Las moscas que rodean la cabeza refuerzan la sensación de descomposición, de algo que se está pudriendo desde dentro. La imagen es directa, incómoda y difícil de ignorar. Lo que leemos es brutalidad en estado puro.
Un nombre con raíces religiosas
El título también tiene un peso simbólico más profundo. “Señor de las moscas” es la traducción literal de Belcebú, una figura asociada con el diablo en la tradición occidental. Desde ahí, la novela conecta con una idea clásica que nos dice que el mal no es algo externo, sino una presencia constante en el ser humano.
Golding no usa esta referencia a la ligera, sino que la convierte en un eje narrativo donde se afirma que el mal no llega a la isla desde fuera; ya estaba en los chicos desde el principio. Solo necesitaba el contexto adecuado para salir.
La conversación que revela la verdad
Uno de los momentos clave del libro ocurre cuando Simon, el personaje más intuitivo del grupo, se enfrenta a la cabeza de cerdo. En medio de una alucinación, el “Señor de las Moscas” le habla y le dice que la bestia está dentro de ellos.

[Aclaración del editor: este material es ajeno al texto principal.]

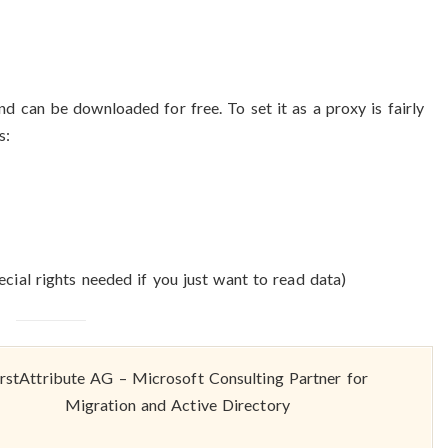
can be downloaded for free. To set it as a proxy is fairly
s:
cial rights needed if you just want to read data)
irstAttribute AG – Microsoft Consulting Partner for
Migration and Active Directory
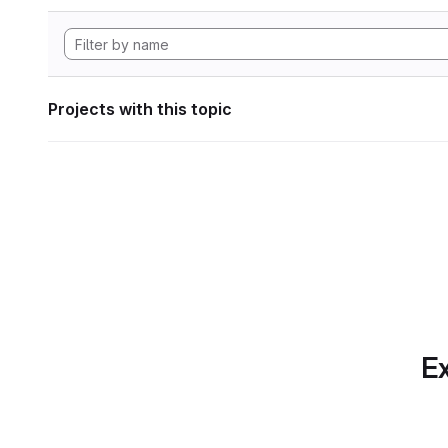
Projects with this topic
Ex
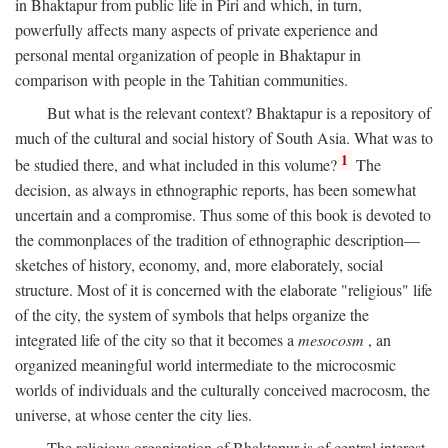
in Bhaktapur from public life in Piri and which, in turn,
powerfully affects many aspects of private experience and
personal mental organization of people in Bhaktapur in
comparison with people in the Tahitian communities.
But what is the relevant context? Bhaktapur is a repository of
much of the cultural and social history of South Asia. What was to
1
be studied there, and what included in this volume?
The
decision, as always in ethnographic reports, has been somewhat
uncertain and a compromise. Thus some of this book is devoted to
the commonplaces of the tradition of ethnographic description—
sketches of history, economy, and, more elaborately, social
structure. Most of it is concerned with the elaborate "religious" life
of the city, the system of symbols that helps organize the
integrated life of the city so that it becomes a
mesocosm
, an
organized meaningful world intermediate to the microcosmic
worlds of individuals and the culturally conceived macrocosm, the
universe, at whose center the city lies.
The religious organization of Bhaktapur is of central interest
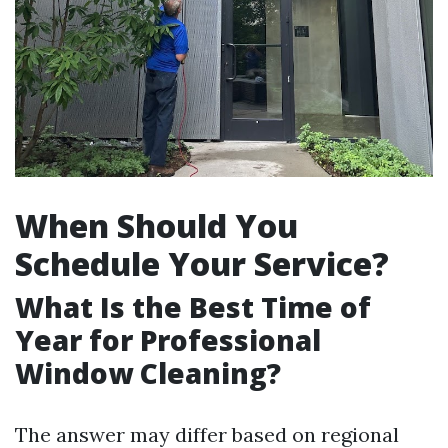
When Should You
Schedule Your Service?
What Is the Best Time of
Year for Professional
Window Cleaning?
The answer may differ based on regional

Esa revelación cambia la lectura de toda la historia. El enemigo no es algo que se pueda cazar o eliminar sino que es una parte de cada uno. Simon lo entiende, pero es demasiado tarde para detener lo que ya se desató en la isla.
Cuando la civilización se rompe
A medida que la historia avanza, personajes como Ralph y Piggy intentan mantener el orden, la lógica y las reglas dentro de la isla a la que llegaron. Representan lo que queda de una sociedad estructurada. En contraste, Jack y sus seguidores abrazan el instinto, la violencia y el caos.

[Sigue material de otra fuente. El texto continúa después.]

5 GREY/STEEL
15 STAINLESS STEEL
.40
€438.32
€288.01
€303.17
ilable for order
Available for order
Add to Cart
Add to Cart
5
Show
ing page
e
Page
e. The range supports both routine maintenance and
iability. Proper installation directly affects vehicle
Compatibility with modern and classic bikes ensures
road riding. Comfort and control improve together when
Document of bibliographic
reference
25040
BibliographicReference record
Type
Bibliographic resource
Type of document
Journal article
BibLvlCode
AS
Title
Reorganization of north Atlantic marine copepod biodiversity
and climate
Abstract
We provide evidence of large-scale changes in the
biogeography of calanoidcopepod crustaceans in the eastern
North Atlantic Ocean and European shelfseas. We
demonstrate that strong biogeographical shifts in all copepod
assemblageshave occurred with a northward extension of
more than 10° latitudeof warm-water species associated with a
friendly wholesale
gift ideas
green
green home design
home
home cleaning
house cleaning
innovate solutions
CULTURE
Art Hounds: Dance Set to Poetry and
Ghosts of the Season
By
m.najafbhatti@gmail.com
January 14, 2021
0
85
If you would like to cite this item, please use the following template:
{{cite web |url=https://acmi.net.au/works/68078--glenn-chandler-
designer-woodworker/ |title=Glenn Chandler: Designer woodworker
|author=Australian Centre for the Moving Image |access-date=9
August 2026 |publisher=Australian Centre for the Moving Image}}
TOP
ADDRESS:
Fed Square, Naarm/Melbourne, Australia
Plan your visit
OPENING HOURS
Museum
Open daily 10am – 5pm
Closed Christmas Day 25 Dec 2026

El título resume ese conflicto. El “Señor de las Moscas” no es solo un objeto o una referencia religiosa, sino la representación de lo que ocurre cuando desaparecen los límites. Sin normas ni consecuencias, los personajes, aunque son menores de edad, regresan a un estado primitivo.
Al final, el acierto del título está en su precisión. No describe solo una escena ni un símbolo aislado, sino que resume la idea central del libro: el ser humano tiene una inclinación natural hacia la violencia y el descontrol.